Note that this node will be displayed only if the related option Own Certificate Store is enabled in the node Range Properties/Cluster Properties in the section Specific Settings.

Send Statistics to Reporter (legacy)
Sends central statistics data to the legacy Barracuda NG Reporter appliance.

Migrating the Configuration

Migration can only be performed at the next major firmware version (5.4 > 6.0 > 6.1 > 6.2 > 7.0 > 7.1 > 7.2 > 8.0 > etc).

You must migrate your configuration in the following order:

  1. Update the Control Center firmware.
  2. Update all managed firewalls within a cluster.
  3. Migrate the cluster version.
Migrating a Repository-Linked Firewall

If you are using a repository, you must prepare the repository-linked firewalls before migration.

For information, see How to Prepare Repository Linked Box Configurations for Migration.

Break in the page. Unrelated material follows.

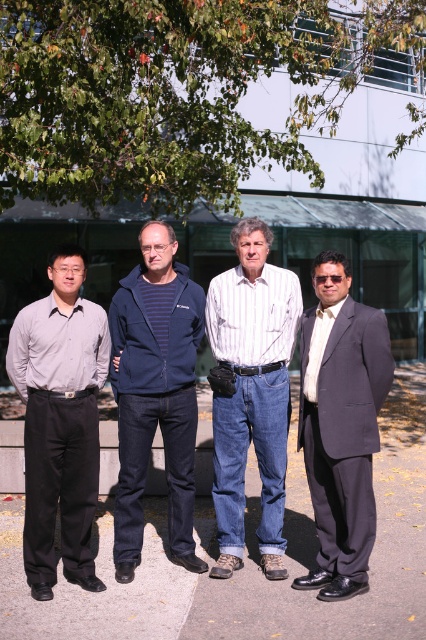 You are a photographer setting up for a group photo. You have a camera with a lens that can only capture a width of 1.5 meters. The two people you need to include are the striped cotton shirt at center and the dark blue suit at right. Can both fit within the camera frame if they stand side by side?

The striped cotton shirt at center might be wider than dark blue suit at right, so their combined width may exceed the 1.5 meter limit. It is uncertain if both can fit without overlapping.

You are standing in front of the modern building and want to locate the navy blue jacket at center. What are the coordinates where you can find it?

The navy blue jacket at center is located at coordinates point (155, 394). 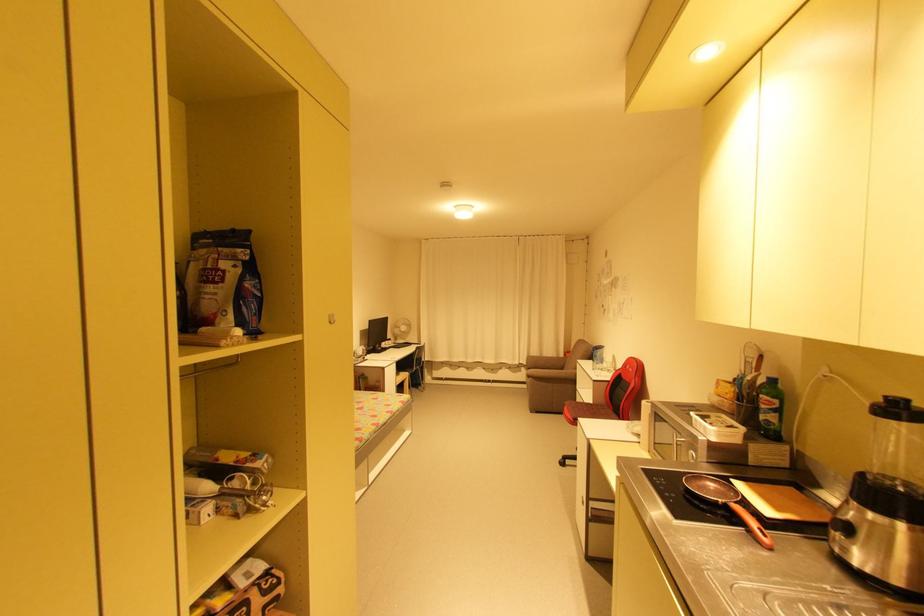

  1. Click the CONFIGURATION tab.
  2. Expand Multi-Range and navigate to the desired object in the Repository tree.
  3. Right-click the object and click Lock.
  4. Right-click the object and select Migrate Node.
  5. Select the destination major firmware version.
  6. Click OK.
  7. Click Activate.
Migrate a Cluster or Range

Clusters can only be migrated to a higher firmware version. You cannot downgrade a cluster configuration.

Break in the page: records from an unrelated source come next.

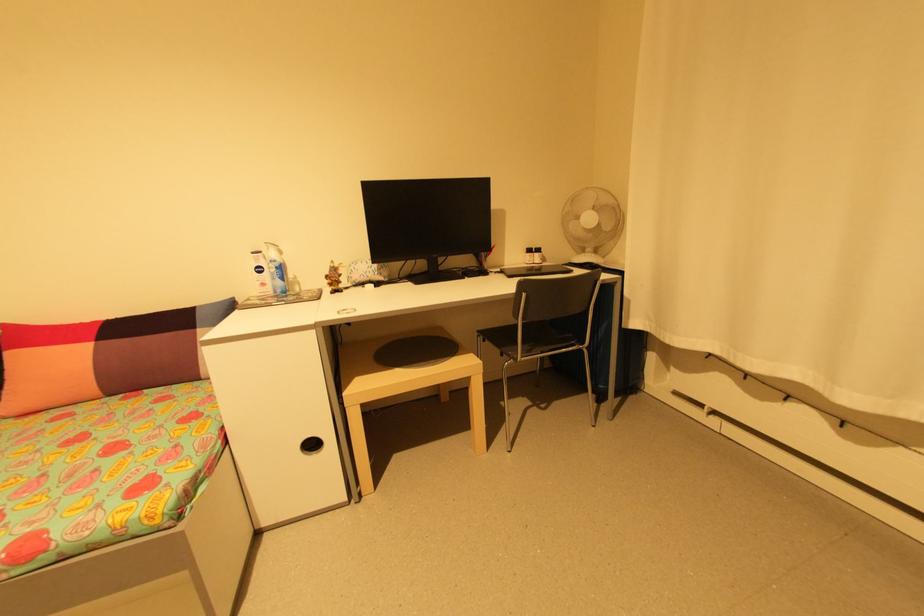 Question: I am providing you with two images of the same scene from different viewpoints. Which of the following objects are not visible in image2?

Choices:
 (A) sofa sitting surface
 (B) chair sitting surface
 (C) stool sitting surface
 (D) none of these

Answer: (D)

  1. Click the CONFIGURATION tab.
  2. Navigate to the cluster or range you wish to migrate.
  3. Right-click the cluster or range and click Lock.
  4. Right-click the cluster and select Migrate Cluster / Migrate Range.
  5. Choose the version number as the migration destination, and click OK to confirm the migration.
  6. Review the future configuration.
    conf_tree_cluster_83.png conf_tree_cluster_90.png 

    The MailGW Settings and the Service Configuration nodes will be changed during this migration process. Open the nodes to look at the new configuration dialogs.

  7. Click Activate.
Migrate Multiple Clusters and Ranges
  1. Click the CONFIGURATION tab.
  2. Right-click Multi-Range and select Migrate Clusters / Migrate Ranges from the context menu.
  3. Select the nodes to be migrated while holding down the SHIFT key.
    mig_config.png
  4. Click OK to confirm the migration.
  5. Click Activate.

Migrate Global Firewall Objects

When upgrading a firewall to a newer version, you must also migrate the ruleset and the global firewall objects to the new feature level.

  1. Go to CONFIGURATION > Configuration Tree > Multi-Range > Global Settings > Firewall Objects.
  2. Click Lock.
  3. Expand the Settings menu on the left and select Setup. The Ruleset Setup window opens.
  4. Select the new Feature Level from the drop-down list.
    change_feature_level.png
  5. Click OK to confirm the migration.
  6. Click Send Changes and Activate.